Cette protection accordée par le Code du travail a pour fonction d’éviter que le salarié soit victime, dans le cadre de son activité, de représailles liées à son statut de représentant ou au mandat qu’il occupe. Néanmoins, si ce salarié est en situation d’inaptitude au travail, s’il effectue une faute grave ou lourde ou encore en cas de licenciement économique, il peut être licencié en toute légalité.
Quelles conditions respecter face à un salarié protégé ?
Si un employeur souhaite licencier un salarié protégé, il lui faut respecter la procédure légale de licenciement, mais également d’autres conditions.

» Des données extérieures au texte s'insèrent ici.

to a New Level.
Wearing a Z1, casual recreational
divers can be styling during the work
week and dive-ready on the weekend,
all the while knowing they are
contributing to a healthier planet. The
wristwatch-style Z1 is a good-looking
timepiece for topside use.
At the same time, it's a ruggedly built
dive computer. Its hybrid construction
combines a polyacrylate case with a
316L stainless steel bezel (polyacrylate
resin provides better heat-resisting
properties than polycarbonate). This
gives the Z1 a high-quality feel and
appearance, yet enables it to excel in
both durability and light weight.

- L’employeur doit obtenir l’autorisation de licenciement de l’Inspection du travail. Pour ce faire, l’inspecteur du travail mène une enquête contradictoire et rend son verdict dans un délai de deux mois.
- Après autorisation, le salarié protégé concerné peut déposer un recours auprès de l’inspecteur du travail mandaté, du tribunal administratif ou du ministère du Travail dans un délai de deux mois.
- Si la procédure de licenciement est annulée, le salarié protégé est réintégré à l’entreprise et il peut être indemnisé à hauteur du préjudice subi.
- L’employeur doit également consulter l’avis du CSE pour licencier un membre élu. Le CSE doit rendre son avis par vote à bulletins secrets, après audition du salarié concerné.
Par ailleurs, le statut protégé interdit à l’employeur de ne pas renouveler un CDD, d’imposer un changement des conditions de travail ou encore de modifier le contrat de travail du salarié sans accord préalable de l’inspecteur du travail.
Cette procédure légale doit être impérativement respectée, sans quoi l’employeur s’expose à une amende de 3 750 euros et à une peine d’emprisonnement d’un an, en vertu des articles L. 2431-1 et L. 2437-1 du Code du travail.
Quelle est la durée de cette protection ?
La durée de la protection de ces salariés est variable. Ceux qui sont protégés par leur mandat le sont pendant toute la durée de celui-ci et pendant un délai allant de six mois à un an après échéance selon le type de mandat exercé, mais ceux qui n’en disposent pas, comme les candidats à une élection ou ceux qui ont sollicité la tenue d’une élection, ne sont protégés que pendant une période de six mois.